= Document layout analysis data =

------

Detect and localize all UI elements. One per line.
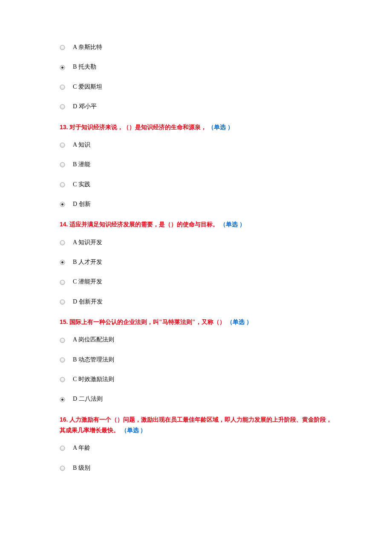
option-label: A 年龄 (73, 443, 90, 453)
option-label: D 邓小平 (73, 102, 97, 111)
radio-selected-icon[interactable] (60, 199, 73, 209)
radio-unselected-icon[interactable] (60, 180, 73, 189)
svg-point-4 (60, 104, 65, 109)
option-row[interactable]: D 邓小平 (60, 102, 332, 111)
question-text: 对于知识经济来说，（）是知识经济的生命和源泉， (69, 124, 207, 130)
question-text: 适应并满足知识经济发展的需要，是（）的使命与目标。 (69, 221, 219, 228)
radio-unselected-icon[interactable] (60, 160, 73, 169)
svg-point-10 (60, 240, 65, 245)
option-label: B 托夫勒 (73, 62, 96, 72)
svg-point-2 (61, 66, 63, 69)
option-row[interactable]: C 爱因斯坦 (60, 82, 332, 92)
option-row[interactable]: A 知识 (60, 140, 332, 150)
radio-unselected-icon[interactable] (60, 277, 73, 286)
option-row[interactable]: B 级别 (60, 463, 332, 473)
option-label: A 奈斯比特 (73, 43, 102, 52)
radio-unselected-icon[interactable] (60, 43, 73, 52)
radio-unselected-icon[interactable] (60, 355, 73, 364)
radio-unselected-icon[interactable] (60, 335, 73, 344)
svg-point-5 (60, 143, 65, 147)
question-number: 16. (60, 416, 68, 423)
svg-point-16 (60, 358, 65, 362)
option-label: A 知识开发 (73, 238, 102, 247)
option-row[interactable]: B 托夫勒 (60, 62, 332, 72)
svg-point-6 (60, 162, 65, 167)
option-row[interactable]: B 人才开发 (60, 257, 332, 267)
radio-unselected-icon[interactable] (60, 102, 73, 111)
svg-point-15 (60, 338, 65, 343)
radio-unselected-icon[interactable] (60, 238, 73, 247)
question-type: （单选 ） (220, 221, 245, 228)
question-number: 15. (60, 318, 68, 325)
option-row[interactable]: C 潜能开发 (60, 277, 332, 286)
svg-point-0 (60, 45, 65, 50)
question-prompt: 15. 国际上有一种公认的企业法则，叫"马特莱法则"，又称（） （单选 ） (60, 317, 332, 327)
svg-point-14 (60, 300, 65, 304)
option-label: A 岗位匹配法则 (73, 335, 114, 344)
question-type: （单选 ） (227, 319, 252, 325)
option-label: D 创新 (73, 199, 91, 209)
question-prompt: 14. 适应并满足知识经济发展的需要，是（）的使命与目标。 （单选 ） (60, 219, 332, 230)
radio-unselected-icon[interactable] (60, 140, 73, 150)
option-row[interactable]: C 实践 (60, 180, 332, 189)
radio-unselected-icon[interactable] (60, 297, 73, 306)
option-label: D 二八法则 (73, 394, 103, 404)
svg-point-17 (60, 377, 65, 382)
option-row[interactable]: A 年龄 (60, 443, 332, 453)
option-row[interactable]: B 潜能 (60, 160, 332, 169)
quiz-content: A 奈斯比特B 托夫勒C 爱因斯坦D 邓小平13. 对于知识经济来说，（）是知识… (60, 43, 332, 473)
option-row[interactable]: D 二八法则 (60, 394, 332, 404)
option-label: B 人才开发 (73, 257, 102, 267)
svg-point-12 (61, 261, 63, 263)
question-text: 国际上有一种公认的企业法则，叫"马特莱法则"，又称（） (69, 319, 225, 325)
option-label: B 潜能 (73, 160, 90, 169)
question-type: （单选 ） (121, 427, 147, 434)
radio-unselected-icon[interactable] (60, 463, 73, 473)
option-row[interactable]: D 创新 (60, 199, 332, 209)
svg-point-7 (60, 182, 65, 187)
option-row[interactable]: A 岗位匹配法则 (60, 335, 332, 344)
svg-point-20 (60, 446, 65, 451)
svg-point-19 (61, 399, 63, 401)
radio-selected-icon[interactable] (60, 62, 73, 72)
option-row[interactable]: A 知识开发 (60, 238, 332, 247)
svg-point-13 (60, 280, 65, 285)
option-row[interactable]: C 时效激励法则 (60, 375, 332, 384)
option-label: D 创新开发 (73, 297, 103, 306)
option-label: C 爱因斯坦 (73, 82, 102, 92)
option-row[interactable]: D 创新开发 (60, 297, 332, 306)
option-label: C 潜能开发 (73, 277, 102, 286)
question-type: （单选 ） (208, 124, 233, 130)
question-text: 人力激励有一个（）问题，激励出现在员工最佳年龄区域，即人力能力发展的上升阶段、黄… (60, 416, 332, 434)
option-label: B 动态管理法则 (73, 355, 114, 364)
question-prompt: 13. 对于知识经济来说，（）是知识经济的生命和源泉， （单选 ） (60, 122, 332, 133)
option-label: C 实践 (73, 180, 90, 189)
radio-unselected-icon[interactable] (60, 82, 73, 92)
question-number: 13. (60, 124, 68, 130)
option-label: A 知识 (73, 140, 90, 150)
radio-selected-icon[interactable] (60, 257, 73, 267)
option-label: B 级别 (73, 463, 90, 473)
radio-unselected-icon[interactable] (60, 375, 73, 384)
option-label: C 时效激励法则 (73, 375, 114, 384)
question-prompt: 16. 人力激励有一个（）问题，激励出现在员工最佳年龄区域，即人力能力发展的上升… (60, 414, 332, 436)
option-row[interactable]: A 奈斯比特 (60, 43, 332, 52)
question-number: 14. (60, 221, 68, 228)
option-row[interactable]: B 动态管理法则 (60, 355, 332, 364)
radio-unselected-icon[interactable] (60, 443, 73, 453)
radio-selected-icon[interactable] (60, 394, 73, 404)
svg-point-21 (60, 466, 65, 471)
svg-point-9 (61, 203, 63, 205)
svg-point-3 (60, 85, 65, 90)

------

= Task to complete =
In the copy, include every line of the entries above exactly and none of the pictures.

= Output below =
Detect and localize all UI elements. One per line.
option-label: A 年龄 (73, 443, 90, 453)
option-label: D 邓小平 (73, 102, 97, 111)
radio-selected-icon[interactable] (60, 199, 73, 209)
radio-unselected-icon[interactable] (60, 180, 73, 189)
svg-point-4 (60, 104, 65, 109)
option-row[interactable]: D 邓小平 (60, 102, 332, 111)
question-text: 对于知识经济来说，（）是知识经济的生命和源泉， (69, 124, 207, 130)
question-text: 适应并满足知识经济发展的需要，是（）的使命与目标。 (69, 221, 219, 228)
radio-unselected-icon[interactable] (60, 160, 73, 169)
svg-point-10 (60, 240, 65, 245)
option-label: B 托夫勒 (73, 62, 96, 72)
svg-point-2 (61, 66, 63, 69)
option-row[interactable]: C 爱因斯坦 (60, 82, 332, 92)
option-row[interactable]: A 知识 (60, 140, 332, 150)
radio-unselected-icon[interactable] (60, 277, 73, 286)
option-row[interactable]: B 级别 (60, 463, 332, 473)
option-label: A 奈斯比特 (73, 43, 102, 52)
radio-unselected-icon[interactable] (60, 43, 73, 52)
radio-unselected-icon[interactable] (60, 355, 73, 364)
radio-unselected-icon[interactable] (60, 335, 73, 344)
svg-point-5 (60, 143, 65, 147)
question-number: 16. (60, 416, 68, 423)
svg-point-16 (60, 358, 65, 362)
option-label: A 知识开发 (73, 238, 102, 247)
option-row[interactable]: B 托夫勒 (60, 62, 332, 72)
svg-point-6 (60, 162, 65, 167)
option-row[interactable]: B 人才开发 (60, 257, 332, 267)
radio-unselected-icon[interactable] (60, 102, 73, 111)
svg-point-15 (60, 338, 65, 343)
radio-unselected-icon[interactable] (60, 238, 73, 247)
question-type: （单选 ） (220, 221, 245, 228)
question-number: 15. (60, 318, 68, 325)
option-row[interactable]: C 潜能开发 (60, 277, 332, 286)
svg-point-0 (60, 45, 65, 50)
question-prompt: 15. 国际上有一种公认的企业法则，叫"马特莱法则"，又称（） （单选 ） (60, 317, 332, 327)
svg-point-14 (60, 300, 65, 304)
option-label: A 岗位匹配法则 (73, 335, 114, 344)
question-type: （单选 ） (227, 319, 252, 325)
option-label: D 创新 (73, 199, 91, 209)
question-prompt: 14. 适应并满足知识经济发展的需要，是（）的使命与目标。 （单选 ） (60, 219, 332, 230)
radio-unselected-icon[interactable] (60, 140, 73, 150)
option-row[interactable]: C 实践 (60, 180, 332, 189)
radio-unselected-icon[interactable] (60, 297, 73, 306)
option-label: D 二八法则 (73, 394, 103, 404)
svg-point-17 (60, 377, 65, 382)
option-row[interactable]: A 年龄 (60, 443, 332, 453)
option-row[interactable]: B 潜能 (60, 160, 332, 169)
quiz-content: A 奈斯比特B 托夫勒C 爱因斯坦D 邓小平13. 对于知识经济来说，（）是知识… (60, 43, 332, 473)
option-row[interactable]: D 二八法则 (60, 394, 332, 404)
option-label: B 人才开发 (73, 257, 102, 267)
svg-point-12 (61, 261, 63, 263)
question-text: 国际上有一种公认的企业法则，叫"马特莱法则"，又称（） (69, 319, 225, 325)
option-label: B 潜能 (73, 160, 90, 169)
question-type: （单选 ） (121, 427, 147, 434)
radio-unselected-icon[interactable] (60, 463, 73, 473)
option-row[interactable]: D 创新 (60, 199, 332, 209)
svg-point-7 (60, 182, 65, 187)
option-row[interactable]: A 岗位匹配法则 (60, 335, 332, 344)
svg-point-20 (60, 446, 65, 451)
svg-point-19 (61, 399, 63, 401)
radio-selected-icon[interactable] (60, 62, 73, 72)
option-row[interactable]: A 知识开发 (60, 238, 332, 247)
svg-point-13 (60, 280, 65, 285)
option-row[interactable]: C 时效激励法则 (60, 375, 332, 384)
option-label: D 创新开发 (73, 297, 103, 306)
option-label: C 爱因斯坦 (73, 82, 102, 92)
option-row[interactable]: D 创新开发 (60, 297, 332, 306)
option-label: C 潜能开发 (73, 277, 102, 286)
question-type: （单选 ） (208, 124, 233, 130)
question-text: 人力激励有一个（）问题，激励出现在员工最佳年龄区域，即人力能力发展的上升阶段、黄… (60, 416, 332, 434)
option-label: B 动态管理法则 (73, 355, 114, 364)
question-prompt: 13. 对于知识经济来说，（）是知识经济的生命和源泉， （单选 ） (60, 122, 332, 133)
option-label: C 实践 (73, 180, 90, 189)
radio-unselected-icon[interactable] (60, 82, 73, 92)
question-number: 13. (60, 124, 68, 130)
option-label: A 知识 (73, 140, 90, 150)
radio-selected-icon[interactable] (60, 257, 73, 267)
option-label: B 级别 (73, 463, 90, 473)
radio-unselected-icon[interactable] (60, 375, 73, 384)
option-label: C 时效激励法则 (73, 375, 114, 384)
question-prompt: 16. 人力激励有一个（）问题，激励出现在员工最佳年龄区域，即人力能力发展的上升… (60, 414, 332, 436)
option-row[interactable]: A 奈斯比特 (60, 43, 332, 52)
question-number: 14. (60, 221, 68, 228)
option-row[interactable]: B 动态管理法则 (60, 355, 332, 364)
radio-unselected-icon[interactable] (60, 443, 73, 453)
radio-selected-icon[interactable] (60, 394, 73, 404)
svg-point-21 (60, 466, 65, 471)
svg-point-9 (61, 203, 63, 205)
svg-point-3 (60, 85, 65, 90)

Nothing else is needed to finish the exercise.